## PROBLEM DETAILS:
Beneath this task are records; print exactly the stretch of them from the line with "Nein, es ist nicht möglich, HTM" through the line with "Verfassen eines Beitrags sehen.", both ends included.

## LISTED RECORDS:
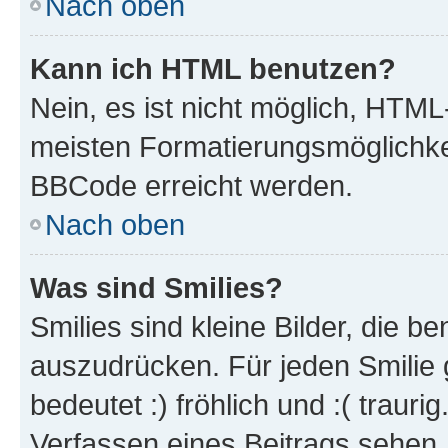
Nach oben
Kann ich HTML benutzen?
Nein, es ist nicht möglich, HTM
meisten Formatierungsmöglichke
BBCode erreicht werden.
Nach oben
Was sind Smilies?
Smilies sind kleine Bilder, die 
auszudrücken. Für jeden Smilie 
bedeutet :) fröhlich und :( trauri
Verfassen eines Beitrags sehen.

--

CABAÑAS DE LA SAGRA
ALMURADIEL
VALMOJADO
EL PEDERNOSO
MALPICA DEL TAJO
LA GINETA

## OUTPUT OF THE TASK:
Nein, es ist nicht möglich, HTM
meisten Formatierungsmöglichke
BBCode erreicht werden.
Nach oben
Was sind Smilies?
Smilies sind kleine Bilder, die 
auszudrücken. Für jeden Smilie 
bedeutet :) fröhlich und :( trauri
Verfassen eines Beitrags sehen.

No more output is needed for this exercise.